Task 1 sample answer and examiner’s comments
Read this student’s response to the Task 1 in the previous step. Then read the examiner’s comments on what this student has done well and how they could improve. Think about how the examiner’s comments relate to the assessment criteria we saw in Step 1.5.
The writer has made a good effort to answer the question and describe the main points in the charts. The statements are generally accurate but not full enough to give all the key points. There is a brief introductory sentence which could be further expanded. The writer does not use the figures from the charts to support the statements. This means that some important details are missing.
The candidate’s response to the question is not long enough. For Task 1 candidates must write at least 150 words but this answer is below that number. The writing is presented in a satisfactory format. Full sentences are used. The points made in the answer are relevant to the question but could be developed. There is no clear overview. The final sentence only refers to female students and therefore does not provide a full summary of the information.

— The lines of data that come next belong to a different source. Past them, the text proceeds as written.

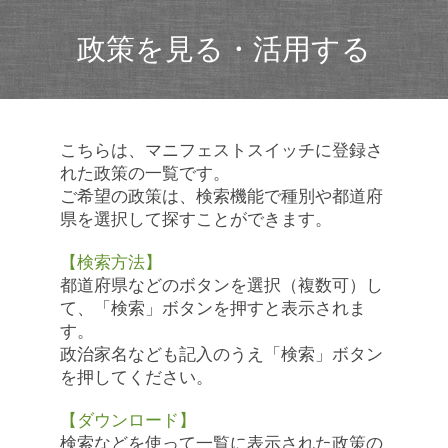
政策を見る・活用する
こちらは、マニフェストスイッチに登録さ
れた政策の一覧です。
ご希望の政策は、検索機能で種別や都道府
県を選択して探すことができます。
【検索方法】
都道府県などのボタンを選択（複数可）し
て、「検索」ボタンを押すと表示されま
す。
政治家名なども記入のうえ「検索」ボタン
を押してください。
【ダウンロード】
検索などを使って一覧に表示された政策の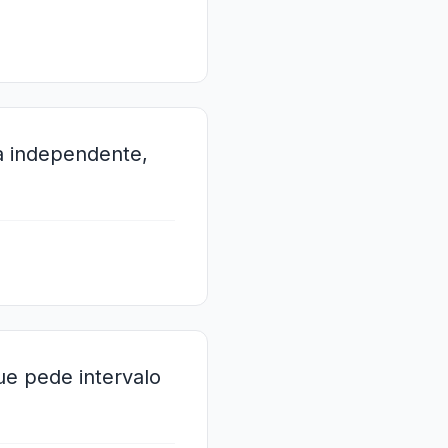
a independente,
ue pede intervalo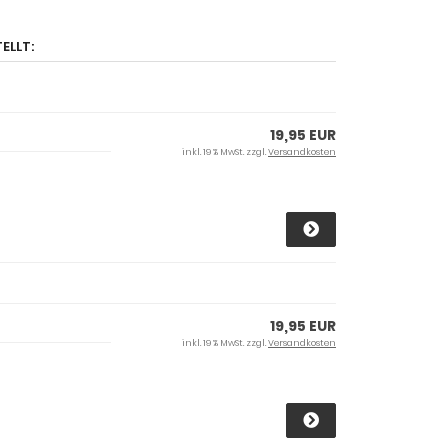
ELLT:
19,95 EUR
inkl. 19 % MwSt. zzgl.
Versandkosten
19,95 EUR
inkl. 19 % MwSt. zzgl.
Versandkosten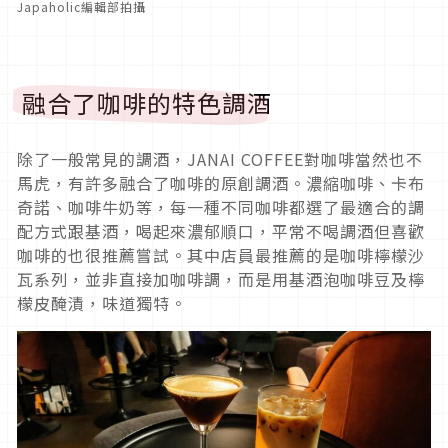
Japaholic編輯部拍攝
融合了咖啡的特色調酒
除了一般常見的調酒，JANAI COFFEE對咖啡當然也不
馬虎，有許多融合了咖啡的原創調酒。濃縮咖啡、卡布
奇諾、咖啡牛奶等，每一種不同咖啡都選了最適合的調
配方式跟基酒，喝起來濃郁順口，平常不喝調酒但喜歡
咖啡的也很推薦嘗試。其中店員最推薦的是咖啡檸檬沙
瓦系列，並非直接加咖啡調，而是用基酒泡咖啡豆及檸
檬皮醃漬，味道獨特。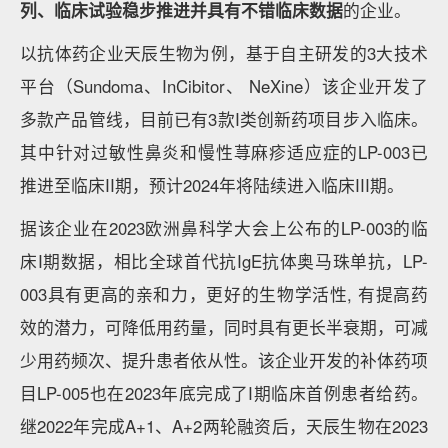
2023年国内针对生物医药各细分领域出台的临床研究
指导原则
数据来源：公开新闻渠道搜集整理，蛋壳研究院
创新药及供应链领域细分领域创新赛道解读
● 抗体药、核药赛道融资逆势增长，核药研发高产、近
20款管线获批IND
相比2022年，2023年创新药赛道仅有抗体药赛道、核
药赛道完成逆势融资增长。
小分子化药领域总体融资热
度变化不大，基本与2022年持平。创新药研发各细分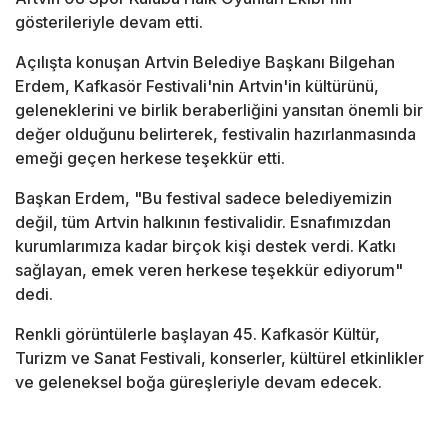
gösterileriyle devam etti.
Açılışta konuşan Artvin Belediye Başkanı Bilgehan
Erdem, Kafkasör Festivali'nin Artvin'in kültürünü,
geleneklerini ve birlik beraberliğini yansıtan önemli bir
değer olduğunu belirterek, festivalin hazırlanmasında
emeği geçen herkese teşekkür etti.
Başkan Erdem, "Bu festival sadece belediyemizin
değil, tüm Artvin halkının festivalidir. Esnafımızdan
kurumlarımıza kadar birçok kişi destek verdi. Katkı
sağlayan, emek veren herkese teşekkür ediyorum"
dedi.
Renkli görüntülerle başlayan 45. Kafkasör Kültür,
Turizm ve Sanat Festivali, konserler, kültürel etkinlikler
ve geleneksel boğa güreşleriyle devam edecek.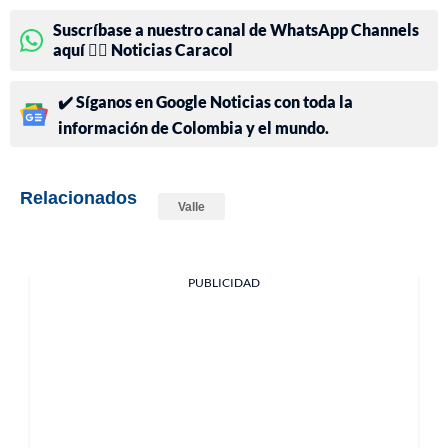
Suscríbase a nuestro canal de WhatsApp Channels
aquí 👉🏻 Noticias Caracol
✔️ Síganos en Google Noticias con toda la
información de Colombia y el mundo.
Relacionados
Valle
PUBLICIDAD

The writing is quite difficult for the reader to follow. The writer attempts to describe the main differences between male and female students in education. However, the information is not always presented in a clear way. For example, in the second sentence the writer moves from male students studying part-time in 1970; part-time and full-time in 1980; and studying full-time in 1990 and 1970. The sentence is not easy to read as the points are arranged in a confusing way. The writer uses the linking phrase ’on the other hand’ correctly. However, more linking words and phrases could be used in the answer.
The writer uses a limited range of vocabulary to present the information. Many words and phrases which the writer uses have already been given in the task and these are repeated in the answer. There is some use of words to describe trends such as ‘increase’ and ‘decrease’. In addition, the writer uses the language of comparison, for example ‘compare’ and ‘twice as many’. However, the writer’s use of such words and phrases is limited.
The writer shows some awareness of sentence structure. However, there are frequent grammatical errors throughout the answer. These include problems of word order: ‘men were studying more than women full-time or part-time’; and problems with subject verb agreement: ‘women has’ instead of ‘women have’. The word ‘it’ is often misused and can lead to difficulties in understanding the message. Although the writer uses long sentences, the ideas are linked by words such as ‘but’ and ‘and’ rather than by relative pronouns such as ‘who’ and ‘which’. Present, and past tenses are generally used accurately. The writer has some knowledge of the passive voice but this is used incorrectly with the verbs ‘increase’ and ‘decrease’. In addition there are some punctuation mistakes.
In conclusion, this answer does not fully address the task. Some key points are missing, and the overall conclusion is not clear.